Indexes
Indexes are the vector stores where your data lives. Every vector you upsert belongs to an index.
Index Types
Endee supports two types of indexes:
Dense Indexes
Dense indexes enable semantic search — finding items based on meaning rather than exact keyword matches. Each vector is a list of numbers — one number per dimension — representing the meaning of your content.
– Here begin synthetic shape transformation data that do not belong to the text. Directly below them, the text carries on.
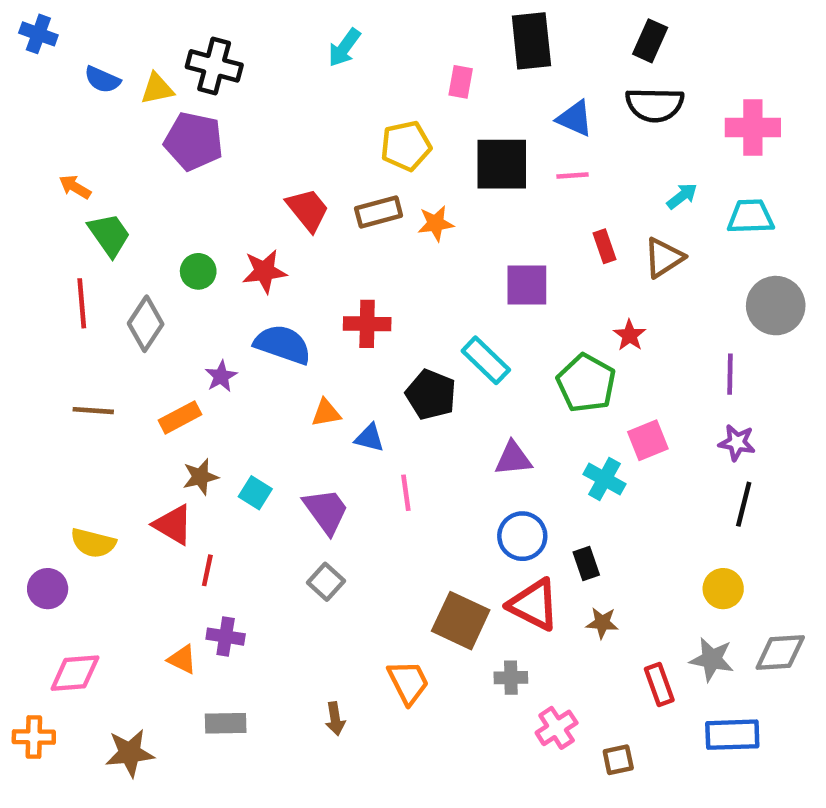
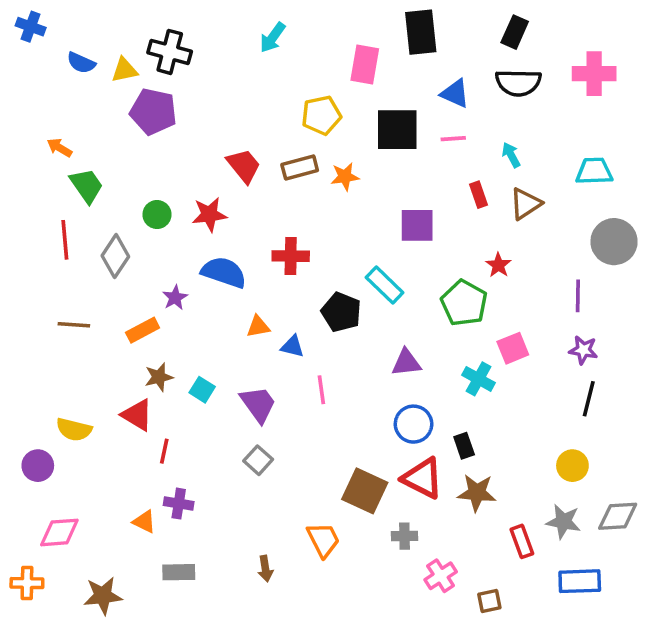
pink rectangle: (461, 82) -> (365, 65), size x1.5
pink cross: (753, 128) -> (594, 74), moved
cyan arrow: (682, 196) -> (511, 155), moved, turned -80
brown star: (602, 623) -> (477, 493), size x1.5

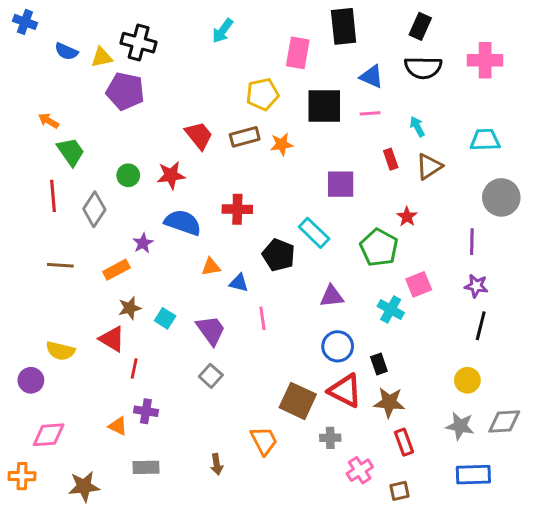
red rectangle: (522, 541) -> (404, 442), moved

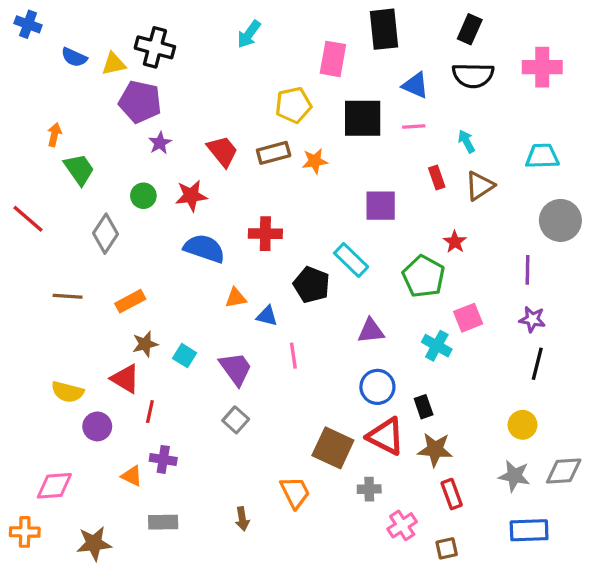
orange arrow: (49, 121) -> (54, 135), turned 72
red line: (53, 196) -> (28, 219), moved, turned -44
purple star: (143, 243) -> (160, 143), moved
purple circle: (31, 380) -> (97, 426), moved

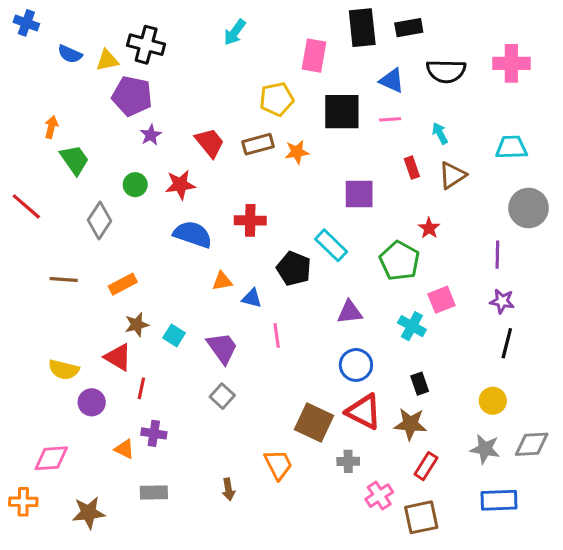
black rectangle: (470, 29) -> (409, 28), moved, turned 56
black rectangle: (424, 407) -> (420, 384), moved
red rectangle: (452, 494) -> (426, 466), turned 52
brown square: (447, 548) -> (421, 517), size x1.6

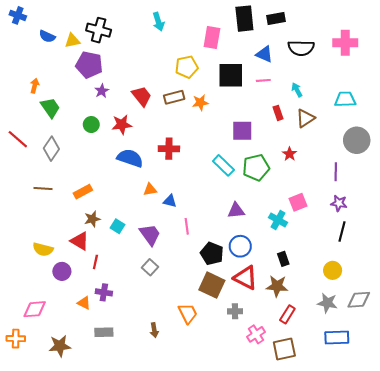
cyan arrow: (235, 32) -> (158, 22), turned -54
gray diamond: (99, 220) -> (51, 149), moved
green pentagon: (399, 261) -> (256, 168), moved, turned 30
black pentagon: (294, 269) -> (212, 254), moved

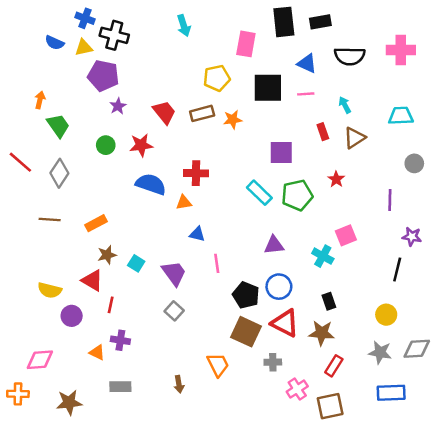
blue cross: (18, 15) -> (85, 18), moved
gray circle: (357, 140) -> (414, 163), size x0.6
orange triangle: (150, 190) -> (184, 202), moved
purple star: (339, 203) -> (412, 237), moved

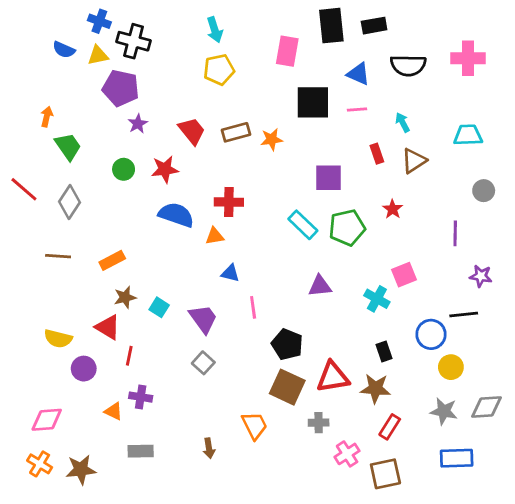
yellow pentagon: (217, 78) -> (219, 70), moved
black line: (397, 270) -> (464, 314), turned 70
blue circle: (279, 287) -> (431, 334), moved
red triangle: (285, 323) -> (333, 377), turned -36
orange cross: (18, 394) -> (40, 464), moved, turned 30

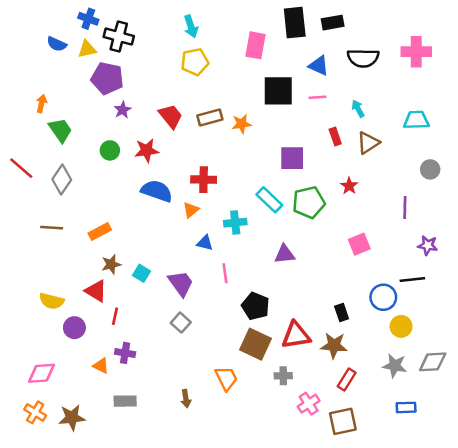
orange triangle: (215, 236) -> (191, 210), turned -30
cyan cross: (377, 299) -> (235, 223), moved, turned -35
blue rectangle: (457, 458) -> (406, 407), size x0.7

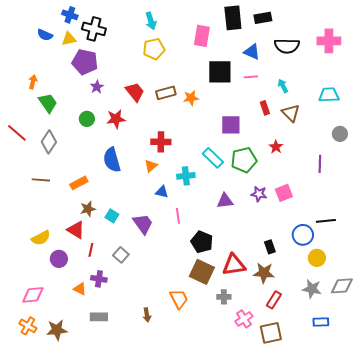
brown triangle: (368, 143) -> (291, 113), turned -42
blue semicircle: (157, 191) -> (112, 160), moved, turned -125
purple star: (428, 245) -> (259, 194), moved
yellow semicircle: (52, 301) -> (41, 238), turned -42
gray square: (181, 323) -> (121, 255), moved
Use dense indexes when you want to:
- Find semantically similar documents
- Power recommendation systems
- Enable image/video similarity search
Python
from endee import Endee, Precision
client = Endee()
client.create_index(
name="my_index",
dimension=384, # must match your embedding model's output size
space_type="cosine",
precision=Precision.INT8
)Hybrid Indexes
Hybrid indexes combine dense vector search with sparse vector search (e.g keyword matching). This gives you the best of both worlds: semantic similarity and exact term matching in a single query.
Use hybrid indexes for:
- Document retrieval in RAG pipelines
- Search where both meaning and keywords matter
- Any use case where dense-only search misses exact terminology
Python
client.create_index(
name="hybrid_index",
dimension=384,
sparse_model="endee_bm25", # enables hybrid search with BM25
space_type="cosine",
precision=Precision.INT8
)Sparse Model Options:
| Model | Description |
|---|---|
| default | Bring your own sparse vectors — you provide custom indices and values |
| endee_bm25 | Use Endee’s BM25 model via the endee-model package to generate sparse vectors — see Sparse Vectors (BM25) |
See the Sparse Vectors (BM25) guide for installing endee-model and generating BM25 embeddings.
Index Parameters
When creating an index, configure the following parameters:
| Parameter | Description | Default |
|---|---|---|
| Name | Unique name for your index | Required |
| Dimension | Dense vector dimensionality (max 10,000) | Required |
| Space Type | Distance metric: cosine, l2, or ip (inner product) | Required |
| Sparse Model | Enables hybrid search: default or endee_bm25 | None |
| M | HNSW graph connectivity — higher values improve recall but use more memory | 16 |
| EF Construction | HNSW build-time parameter — higher values improve index quality | 128 |
| Precision | Vector quantization level (see Precision) | INT8 |
Python
# All parameters explicitly set
client.create_index(
name="my_index",
dimension=768,
space_type="cosine",
M=32, # higher connectivity = better recall, more memory
ef_con=200, # higher = better index quality, slower build
precision=Precision.FLOAT32
)Distance Metrics
Choose the appropriate distance metric based on your embedding model and use case:
| Metric | Value | Description | Best For |
|---|---|---|---|
| Cosine | cosine | Measures the angle between vectors (direction only) | Text embeddings, normalized vectors |
| L2 | l2 | Euclidean distance (magnitude and direction) | Image embeddings, spatial data |
| Inner Product | ip | Dot product similarity | Maximum inner product search (e.g., recommendation) |
Most embedding models (e.g., Sentence Transformers, OpenAI) produce normalized vectors — use cosine by default.
HNSW Algorithm
Both index types use the HNSW (Hierarchical Navigable Small World) algorithm for Approximate Nearest Neighbor (ANN) searches. The two build-time parameters (M and EF Construction) control the quality vs. memory/build-time trade-off.
| Parameter | Effect of Increasing |
|---|---|
| M | Higher recall, more memory usage |
| EF Construction | Better index quality, slower build time |
The defaults (M=16, EF Construction=128) are good starting points for most workloads.